Italian actress (born 1966)

Anna Ferruzzo (born 17 February 1966) is an Italian film, stage and television actress.

==Life and career ==
Born in Taranto, Ferruzzo started her career on stage when she was 18 years old. In 2000, she made her film debut in Denis Rabaglia's Azzurro, and in 2003, she had her breakout with Edoardo Winspeare's The Miracle.
In 2017, she got a Nastro d'Argento nomination for Best Supporting Actress thanks to her performance in Fabio Mollo's There Is a Light. Ferruzzo is also active on television, appearing in popular series such as Distretto di Polizia, La squadra and RIS Delitti Imperfetti.

=== Personal life ===
In 2018, Ferruzzo married the actor Massimo Wertmüller.

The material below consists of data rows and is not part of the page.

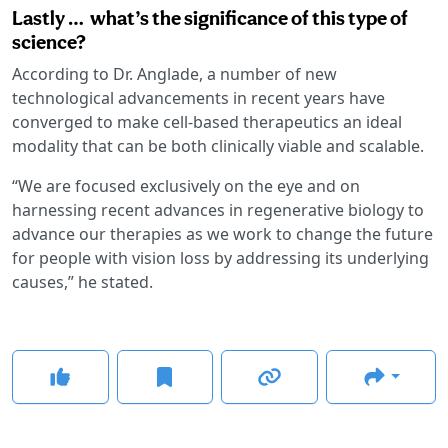
Lastly … what’s the significance of this type of
science?
According to Dr. Anglade, a number of new
technological advancements in recent years have
converged to make cell-based therapeutics an ideal
modality that can be both clinically viable and scalable.
“We are focused exclusively on the eye and on
harnessing recent advances in regenerative biology to
advance our therapies as we work to change the future
for people with vision loss by addressing its underlying
causes,” he stated.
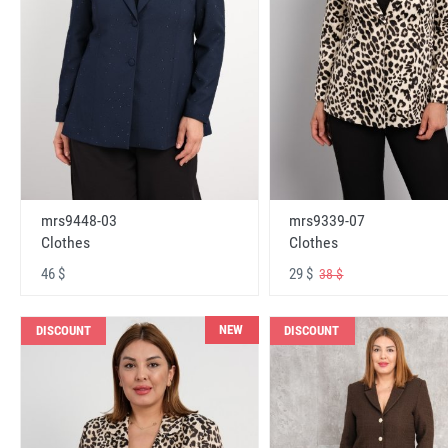
mrs9448-03
mrs9339-07
Clothes
Clothes
46 $
29 $
38 $
NEW
DISCOUNT
DISCOUNT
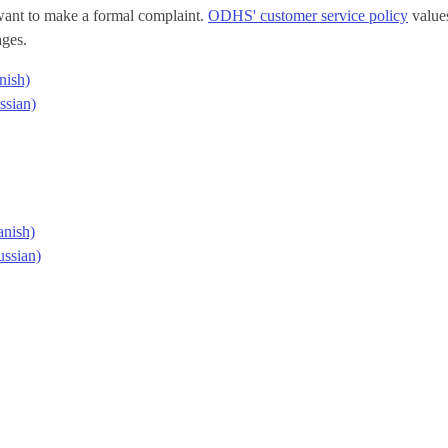
 want to make a formal complaint.
ODHS' customer service policy
values
ages.
nish)
ssian)
anish)
ssian)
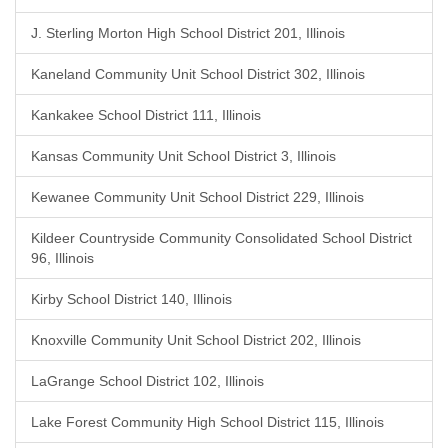
J. Sterling Morton High School District 201, Illinois
Kaneland Community Unit School District 302, Illinois
Kankakee School District 111, Illinois
Kansas Community Unit School District 3, Illinois
Kewanee Community Unit School District 229, Illinois
Kildeer Countryside Community Consolidated School District
96, Illinois
Kirby School District 140, Illinois
Knoxville Community Unit School District 202, Illinois
LaGrange School District 102, Illinois
Lake Forest Community High School District 115, Illinois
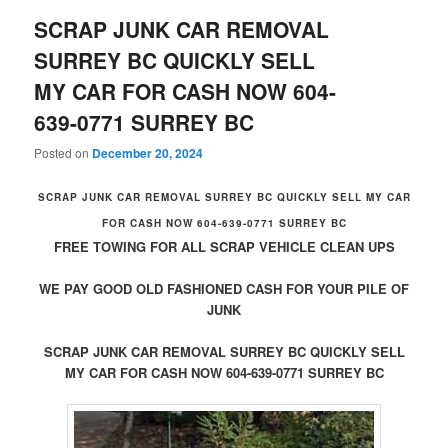
SCRAP JUNK CAR REMOVAL
SURREY BC QUICKLY SELL
MY CAR FOR CASH NOW 604-
639-0771 SURREY BC
Posted on
December 20, 2024
SCRAP JUNK CAR REMOVAL SURREY BC QUICKLY SELL MY CAR
FOR CASH NOW 604-639-0771 SURREY BC
FREE TOWING FOR ALL SCRAP VEHICLE CLEAN UPS
WE PAY GOOD OLD FASHIONED CASH FOR YOUR PILE OF
JUNK
SCRAP JUNK CAR REMOVAL SURREY BC QUICKLY SELL
MY CAR FOR CASH NOW 604-639-0771 SURREY BC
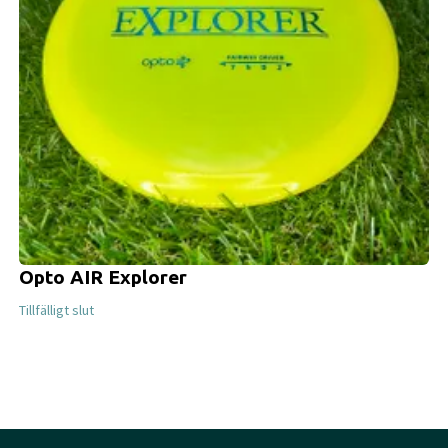
Opto AIR Explorer
Tillfälligt slut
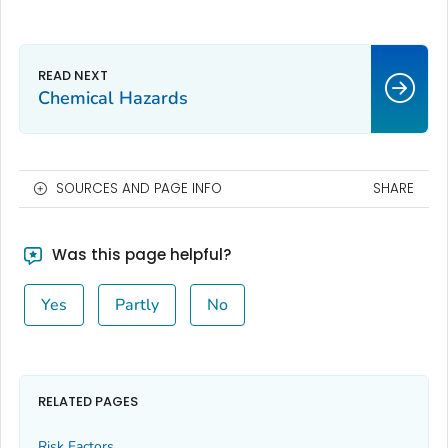
Chemical Hazards
SOURCES AND PAGE INFO
SHARE
Was this page helpful?
Yes
Partly
No
RELATED PAGES
Risk Factors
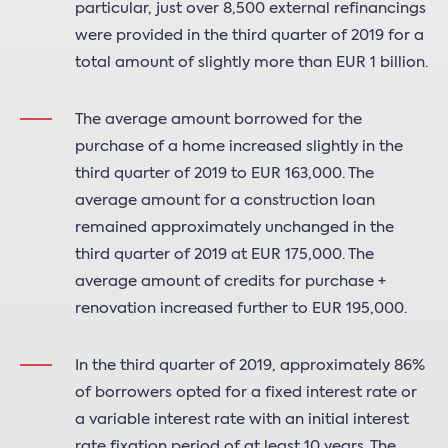
particular, just over 8,500 external refinancings
were provided in the third quarter of 2019 for a
total amount of slightly more than EUR 1 billion.
The average amount borrowed for the
purchase of a home increased slightly in the
third quarter of 2019 to EUR 163,000. The
average amount for a construction loan
remained approximately unchanged in the
third quarter of 2019 at EUR 175,000. The
average amount of credits for purchase +
renovation increased further to EUR 195,000.
In the third quarter of 2019, approximately 86%
of borrowers opted for a fixed interest rate or
a variable interest rate with an initial interest
rate fixation period of at least 10 years. The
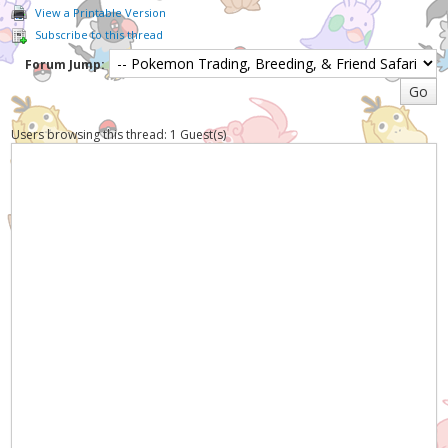
View a Printable Version
Subscribe to this thread
Forum Jump:
Users browsing this thread: 1 Guest(s)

They have no children.

==Selected filmography ==
- Azzurro, directed by Denis Rabaglia (2000)
- The Miracle, directed by Edoardo Winspeare (2003)
- Saimir, directed by Francesco Munzi (2004)
- Along the Ridge, directed by Kim Rossi Stuart (2005)
- Little Sea, directed by Alessandro Di Robilant (2009)
- Cado dalle nubi, directed by Gennaro Nunziante (2009)
- Islands, directed by Stefano Chiantini (2011)
- The Fifth Wheel, directed by Giovanni Veronesi (2013)
- Black Souls, directed by Francesco Munzi (2014)
- Burning Love, directed by Alberto Caviglia (2015)
- There Is a Light, directed by Fabio Mollo (2017)
- Rainbow: A Private Affair, directed by Paolo and Vittorio Taviani (2017)
- Wherever You Are, directed by Bonifacio Angius (2018)
- Baggio: The Divine Ponytail, directed by Letizia Lamartire (2021)
- Jumping from High Places, directed by Andrea Jublin (2022)
- Palazzina Laf, directed by Michele Riondino (2023)
- Dieci minuti, directed by Maria Sole Tognazzi (2024)
- La Storia, directed by Francesca Archibugi (TV, 2024)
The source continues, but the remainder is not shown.